Bharat Electronics ends FY21 on a strong note; stock hits new high
Shares of Bharat Electronics Ltd (BEL) hit a new 52-week on Thursday in early deals on the National Stock Exchange. The stock has risen around 13% since the company announced its quarter-ended and year-endng March financial results on Tuesday.
Not only are BEL’s last year’s numbers strong but the company’s guidance for financial year 2022 (FY22) is encouraging as well. For FY22, BEL intends to clock a revenue growth of 15-17% and its order inflows guidance stands at ₹15000-17000 crore. “It is banking on a combination of (1) healthy ordering for weapon systems, (2) increasing relevance of electronic warfare systems and (3) opening up of the naval air force equipment market on the back of BEL’s efforts in indigenization and (4) support from non-defense areas,” said analysts from Kotak Institutional Equities in a report on 23 June.

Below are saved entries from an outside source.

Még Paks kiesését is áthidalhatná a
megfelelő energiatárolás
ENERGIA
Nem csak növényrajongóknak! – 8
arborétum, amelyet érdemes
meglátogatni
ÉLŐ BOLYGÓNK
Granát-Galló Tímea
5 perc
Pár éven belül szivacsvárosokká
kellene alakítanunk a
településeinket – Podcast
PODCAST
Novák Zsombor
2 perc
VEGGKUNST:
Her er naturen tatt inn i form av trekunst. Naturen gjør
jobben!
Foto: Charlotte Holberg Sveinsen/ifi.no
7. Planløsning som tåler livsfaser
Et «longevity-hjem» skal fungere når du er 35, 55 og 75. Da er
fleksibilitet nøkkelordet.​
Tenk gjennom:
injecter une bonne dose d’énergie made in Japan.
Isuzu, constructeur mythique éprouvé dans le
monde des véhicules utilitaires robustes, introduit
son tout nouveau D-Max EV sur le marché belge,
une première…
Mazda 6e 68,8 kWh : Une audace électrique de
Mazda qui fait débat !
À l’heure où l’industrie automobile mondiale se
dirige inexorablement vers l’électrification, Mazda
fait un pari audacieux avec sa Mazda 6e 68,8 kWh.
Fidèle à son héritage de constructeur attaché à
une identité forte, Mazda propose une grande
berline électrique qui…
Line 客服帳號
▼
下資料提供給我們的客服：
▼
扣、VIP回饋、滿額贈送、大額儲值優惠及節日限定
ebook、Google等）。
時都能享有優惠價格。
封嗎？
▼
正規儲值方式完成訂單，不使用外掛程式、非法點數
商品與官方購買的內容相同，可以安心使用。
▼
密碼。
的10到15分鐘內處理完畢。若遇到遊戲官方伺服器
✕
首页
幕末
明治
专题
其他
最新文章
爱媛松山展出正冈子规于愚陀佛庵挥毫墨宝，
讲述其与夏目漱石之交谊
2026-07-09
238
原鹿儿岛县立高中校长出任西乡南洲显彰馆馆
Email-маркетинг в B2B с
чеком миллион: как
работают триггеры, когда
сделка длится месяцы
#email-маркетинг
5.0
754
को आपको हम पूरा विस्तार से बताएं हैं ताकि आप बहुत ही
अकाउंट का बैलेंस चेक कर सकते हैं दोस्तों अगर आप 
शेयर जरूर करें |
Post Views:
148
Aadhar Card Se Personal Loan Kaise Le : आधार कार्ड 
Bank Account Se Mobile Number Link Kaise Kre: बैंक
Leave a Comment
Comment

In FY21, BEL secured orders worth ₹15,000 crore. As on 1 April, its order book stood at ₹53,434 crore, which translates into a healthy 3.9 times FY21 standalone revenues.
Further, the company has guided for an Ebitda margin of 20-22% in FY22. Ebitda is earnings before interest, tax, depreciation and amortization; a key measure of profitability for companies. Note that Ebitda margin for FY21 stood at 21.6%, representing an expansion of 150 basis points vis-à-vis FY20. One basis point is one-hundredth of a percentage point. BEL’s FY21 revenues have increased by 9.6% year-on-year. The company said if it had been a normal situation, it might have crossed double-digit growth of more than 10% for FY21.

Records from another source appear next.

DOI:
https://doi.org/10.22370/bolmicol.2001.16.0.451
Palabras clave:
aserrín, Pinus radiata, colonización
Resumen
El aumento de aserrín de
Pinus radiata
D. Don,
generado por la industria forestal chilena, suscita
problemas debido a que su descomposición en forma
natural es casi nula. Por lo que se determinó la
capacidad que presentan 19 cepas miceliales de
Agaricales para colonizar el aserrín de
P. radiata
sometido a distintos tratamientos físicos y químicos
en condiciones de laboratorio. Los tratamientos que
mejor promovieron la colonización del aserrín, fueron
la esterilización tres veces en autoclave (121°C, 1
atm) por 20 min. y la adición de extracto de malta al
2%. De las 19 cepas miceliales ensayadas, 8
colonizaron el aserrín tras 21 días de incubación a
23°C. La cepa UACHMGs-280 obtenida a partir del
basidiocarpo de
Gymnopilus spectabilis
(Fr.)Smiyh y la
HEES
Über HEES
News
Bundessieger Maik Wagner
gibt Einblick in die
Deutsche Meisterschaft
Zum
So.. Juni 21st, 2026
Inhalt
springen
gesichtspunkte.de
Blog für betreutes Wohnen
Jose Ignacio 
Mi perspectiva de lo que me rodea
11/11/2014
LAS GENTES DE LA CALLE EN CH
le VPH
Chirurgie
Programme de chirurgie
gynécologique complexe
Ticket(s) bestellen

During the March quarter, strong execution and cost optimization measures helped BEL’s Ebitda margins expand by 300 basis points to 28.5%.
Meanwhile, the BEL stock has substantially outperformed the Nifty 200 index in the past one year. The shares now trade at around 17 times estimated earnings for financial year 2023, based on Bloomberg data. Most analysts remain positive on the stock. “Apart from gaining market share in defense segment, management is also diversifying in non-defense verticals such as EV, metros, electronic warfare, healthcare, etc. expecting to reach 25% of total revenues over next 2-3 years,” pointed out a report by Prabhudas Lilladher Pvt. Ltd.
On the flip side, lower-than-expected order inflows or margins are key risks for the stock, going ahead. “While cash flow has a lot to do with the government’s cash flow capability, BEL’s augmented integration capability could help it generate better growth/returns over 2-3 years. Any potential policy change in surface to air missiles remains a prime risk for BEL,” said a report by Edelweiss Securities on 23 June.